-Con todo mi ser. Algunos días, resistir era tan difícil como masticar piedras. Nunca me he sentido tan privado... hasta que te quise a ti pero no pude ir a buscarte. Solo podía esperar que algún día regresaras a mí.
Los ojos de Aekeira se llenaron de lágrimas. Su corazón cantaba.
-Pero tengo miedo de esperar.- Lord Vladya admitió mientras se acercaba, y aspiraba su aroma. -¿Y si me permito esperar que seas mía, y resulta que no lo eres, como los demás...
Lo destrozaría más allá de toda reparación. Aekeira lo sabía. Podía escucharlo en su voz.
Y eso también la aterraba.
Aekeira quería ser suya. Había soñado con eso durante años. Pero los sueños eran una cosa; la realidad era otra. Emeriel era la Sirena... y la verdad era que Aekeira no era como Em.
Entonces, ¿qué importaba si había una atracción obvia e irresistible entre ellos? ¿Qué importaba si su ser anhelaba el suyo tan profundamente que sus instintos básicos se adormecían en su ausencia? ¿Qué importaba si amaba a este macho más que a la vida misma, y ahora la estaba mirando como si su mundo entero girara en torno a ella? Nada de eso importaba si intentaban el ritual de unión y fallaba.
Sería el fin.
No habría vuelta atrás.
Oh sí, Aekeira también estaba aterrada.
-Te extrañé terriblemente,- murmuró Lord Vladya, besando su frente.
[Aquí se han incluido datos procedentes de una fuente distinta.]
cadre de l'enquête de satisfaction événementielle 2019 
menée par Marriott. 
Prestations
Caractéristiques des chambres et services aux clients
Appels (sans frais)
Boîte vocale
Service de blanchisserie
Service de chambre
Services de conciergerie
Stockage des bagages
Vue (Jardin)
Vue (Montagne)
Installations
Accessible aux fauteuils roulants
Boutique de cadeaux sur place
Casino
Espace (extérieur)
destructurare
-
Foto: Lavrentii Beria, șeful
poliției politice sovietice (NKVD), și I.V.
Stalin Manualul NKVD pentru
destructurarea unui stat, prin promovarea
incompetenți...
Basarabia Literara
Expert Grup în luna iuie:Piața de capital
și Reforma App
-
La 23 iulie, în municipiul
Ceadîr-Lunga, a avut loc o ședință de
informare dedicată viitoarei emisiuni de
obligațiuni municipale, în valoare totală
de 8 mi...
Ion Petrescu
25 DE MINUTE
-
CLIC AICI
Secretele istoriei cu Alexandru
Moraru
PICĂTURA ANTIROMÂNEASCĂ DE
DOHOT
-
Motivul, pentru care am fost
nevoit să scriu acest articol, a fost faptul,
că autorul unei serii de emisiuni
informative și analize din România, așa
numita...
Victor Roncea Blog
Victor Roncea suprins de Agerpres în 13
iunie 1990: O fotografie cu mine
-Y-yo...- Si repaso lo mucho que te extrañé, podría empezar a sollozar de nuevo.
-Se hizo aún más difícil a medida que pasaban los años. A medida que mi viaje se volvía más desafiante, a medida que la locura se acercaba, tenía remordimientos.- Inhaló su aroma, soltando un gemido bajo. -Dioses, hueles tan bien. No puedo tener suficiente.
-¿Remordimientos?- susurró Aekeira, apenas manteniéndose firme.
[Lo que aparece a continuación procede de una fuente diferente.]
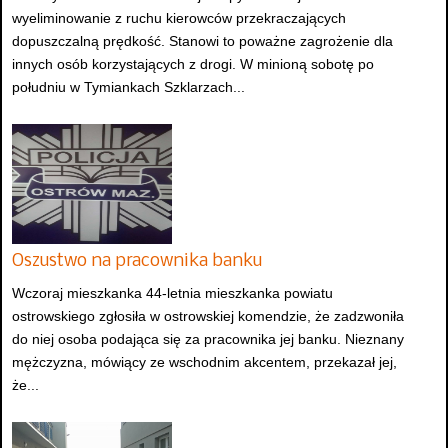
wyeliminowanie z ruchu kierowców przekraczających
dopuszczalną prędkość. Stanowi to poważne zagrożenie dla
innych osób korzystających z drogi. W minioną sobotę po
południu w Tymiankach Szklarzach...
Oszustwo na pracownika banku
Wczoraj mieszkanka 44-letnia mieszkanka powiatu
ostrowskiego zgłosiła w ostrowskiej komendzie, że zadzwoniła
do niej osoba podająca się za pracownika jej banku. Nieznany
mężczyzna, mówiący ze wschodnim akcentem, przekazał jej,
że...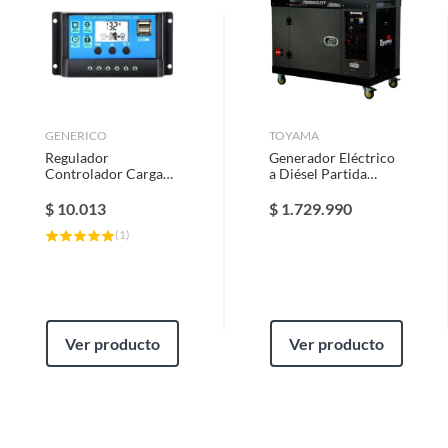
GENERICO
TOYAMA
Regulador
Generador Eléctrico
Controlador Carga
a Diésel Partida
Solar Digital 12v 24v
Eléctrica 498 cc 14 l
30a
$
10.013
$
1.729.990
(
1
)
Ver producto
Ver producto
Él asintió contra ella. -Te alejé para que no me vieras volviéndome feral. Pero al final... cuando llegó el momento... tú eras todo lo que quería ver una última vez.- Sus brazos rodearon su cintura. -Quería ver tu hermoso rostro, escuchar tu encantadora voz... una última vez. Lamento haberte enviado lejos, Aekeira.
La visión de Aekeira se nubló de nuevo. ¿Por qué este macho no podía ser solo suyo? ¿Por qué el universo tenía que complicarlo todo?
Dioses, ¿podrían por favor quitar la locura?
¿Por favor devolverle su alma?
Si tan solo pudieran hacerme también una Sirena.
¿Podrían por favor hacernos tan compatibles que si intentamos un ritual de unión, tendría éxito?
Dioses, si los deseos fueran caballos... ¿permitirían a este mendigo montar?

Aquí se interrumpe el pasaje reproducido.